Perchè non mi piace la green economy
Il secondo motivo, parzialmente derivato dal primo, è il fastidio per una tendenza tipicamente italiana di scimmiottare acriticamente le mode d’oltreoceano, nella illusoria speranza di adottare comportamenti estranei alla nostra cultura e ai nostri stili di vita. Alberto Sordi e Walter Veltroni sono alcuni dei personaggi che meglio hanno rappresentato questa tendenza.
Il terzo e principale motivo per cui mi da fastidio il concetto di economia verde è che, nella conformista vulgata corrente, di verde ha ben poco, se non una scorza superficiale avvolta intorno a un succo molto convenzionale. Il cuore dell’economia verde sta nella convinzione di poter ridurre i fastidiosi effetti della crescita economica sull’ambiente con l’utilizzo di tecnologie sempre più efficienti. Ho letto di recente su un documento di ecologisti, che “è possibile aumentare la ricchezza riducendo i consumi energetici”. Suvvia, non fate le mammole cari amici ecologisti, non fingete di ignorare quello che sta scritto nelle sacre tavole della Natura. Per le leggi della termodinamica, il rendimento energetico di qualsiasi tecnologia non potrà mai superare il 100%, ed arrivare solo all’80% sarà estremamente difficile se non con costi energetici ed economici sempre più elevati. Quindi, a un certo punto, continuando ad aumentare la ricchezza, verrà un bel giorno che la tecnologia non ce la farà più nemmeno a inseguire la crescita illimitata, lasciandovi tutti con un palmo di naso.
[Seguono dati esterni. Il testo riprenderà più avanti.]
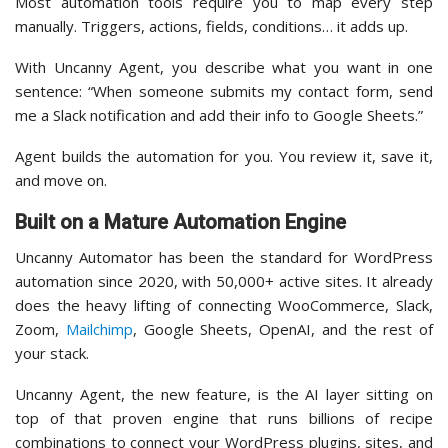
Most automation tools require you to map every step
manually. Triggers, actions, fields, conditions… it adds up.
With Uncanny Agent, you describe what you want in one
sentence: “When someone submits my contact form, send
me a Slack notification and add their info to Google Sheets.”
Agent builds the automation for you. You review it, save it,
and move on.
Built on a Mature Automation Engine
Uncanny Automator has been the standard for WordPress
automation since 2020, with 50,000+ active sites. It already
does the heavy lifting of connecting WooCommerce, Slack,
Zoom,
Mailchimp
, Google Sheets, OpenAI, and the rest of
your stack.
Uncanny Agent, the new feature, is the AI layer sitting on
top of that proven engine that runs billions of recipe
combinations to connect your WordPress plugins, sites, and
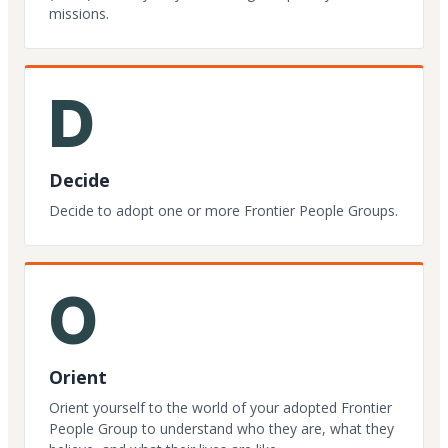
missions.
D
Decide
Decide to adopt one or more Frontier People Groups.
O
Orient
Orient yourself to the world of your adopted Frontier
People Group to understand who they are, what they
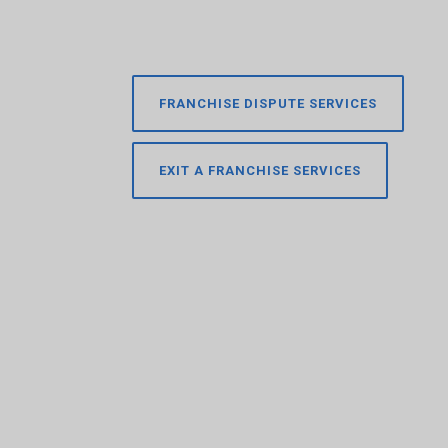
FRANCHISE DISPUTE SERVICES
EXIT A FRANCHISE SERVICES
Facciamo l’esempio dei trasporti e immaginiamo di sostituire tutto il parco autoveicolare mondiale con auto elettriche. La cosa in sé è già alquanto problematica per vari motivi, tra i quali la disponibilità effettiva delle risorse minerali necessarie a far funzionare le batterie. Ma facciamo finta che questi problemi non esistano, potremmo perciò ridurre di circa il 50% i consumi energetici dei trasporti nel mondo. Siccome la crescita economica mondiale ha caratteristiche esponenziali con tempi di raddoppio di circa 17 anni, è molto probabile che nello stesso tempo la domanda di trasporto individuale trascinata dai paesi asiatici emergenti raddoppierà anch’essa, vanificando il risparmio energetico faticosamente conseguito con una tecnologia più efficiente. E dopo, cari ecologisti, dovrete farvi venire qualche altra buona idea.
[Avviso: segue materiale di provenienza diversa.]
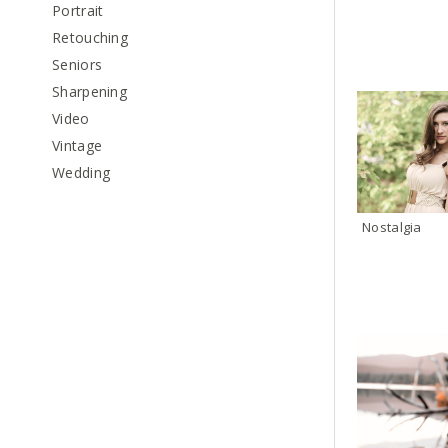
Portrait
Retouching
Seniors
Sharpening
Video
Vintage
Wedding
Nostalgia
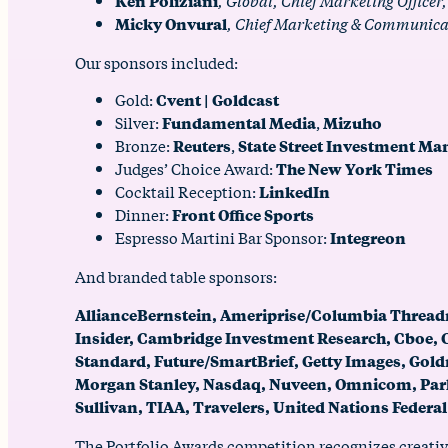
Ken Poliziani
, Global, Chief Marketing Officer
Micky Onvural
, Chief Marketing & Communicat
Our sponsors included:
Gold:
Cvent | Goldcast
Silver:
Fundamental Media
,
Mizuho
Bronze:
Reuters
,
State Street Investment M
Judges’ Choice Award:
The New York Times
Cocktail Reception:
LinkedIn
Dinner:
Front Office Sports
Espresso Martini Bar Sponsor:
Integreon
And branded table sponsors:
AllianceBernstein, Ameriprise/Columbia Thread
Insider, Cambridge Investment Research, Cboe, CF
Standard, Future/SmartBrief, Getty Images, Gol
Morgan Stanley, Nasdaq, Nuveen, Omnicom, Park 
Sullivan, TIAA, Travelers, United Nations Federal
The Portfolio Awards competition recognizes creativ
Analogamente anche l’economia leggera è secondo me poco più di una trovata propagandistica. Un’economia basata sui prodotti tipici, sui marchi di qualità, sui sapori perduti e sulle piccole e operose comunità locali, non può esistere senza un’economia pesante di consumatori danarosi disposti a comprarsi a suon di quattrini il sogno di una vita genuina a contatto con la natura.
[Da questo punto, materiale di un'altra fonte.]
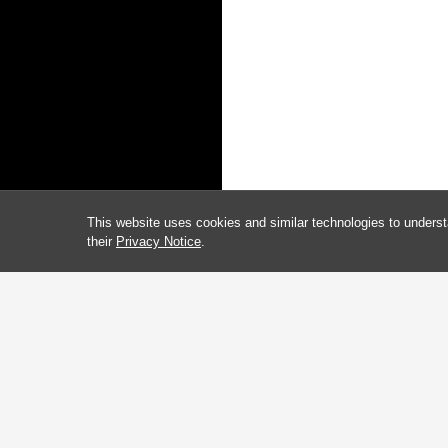
This website uses cookies and similar technologies to underst
their
Privacy Notice
.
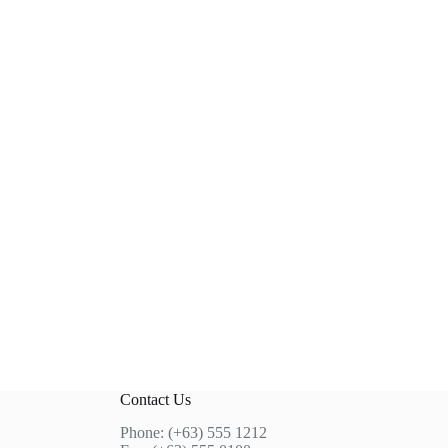
Contact Us
Phone: (+63) 555 1212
Concludo quindi il tema con la mia proposta alternativa all’economia verde, cioè la yellow economy, chiedo scusa, economia gialla. Come nel semaforo, per me il giallo è il colore del rallentamento, del piede sul freno del motore apparentemente inarrestabile dell’economia. Il simbolo di un’economia stazionaria dove il benessere si misura maggiormente sulla crescita di un bene immateriale come la qualità della vita. Lo sta cominciando a capire persino il conservatore Presidente francese Nicolas Sarkozy, che ha costituito una Commissione guidata da Joseph Stiglitz, Amartya Sen e Jean Paul Fitoussi con il compito di mettere in soffitta il vecchio PIL sostituendolo con un indice del "benessere pluridimensionale", frutto del mix di otto elementi: le condizioni di vita materiali, la salute, l'istruzione, le attività personali, la partecipazione alla vita politica, i rapporti sociali, l'ambiente, l'insicurezza economica e fisica.
In Italia, Giorgio Ruffolo da tempo predica al vento su questi argomenti e, di recente ha scritto l’ennesimo articolo (leggere anche questo) contro il “PIRL”, nell’indifferenza totale, compresa quella degli ecologisti, tanto “è possibile aumentare la ricchezza riducendo i consumi energetici”.
Il grafico allegato è tratto dal documento di Alberto di Fazio che approfondisce in maniera magistrale le tematiche qui appena delineate.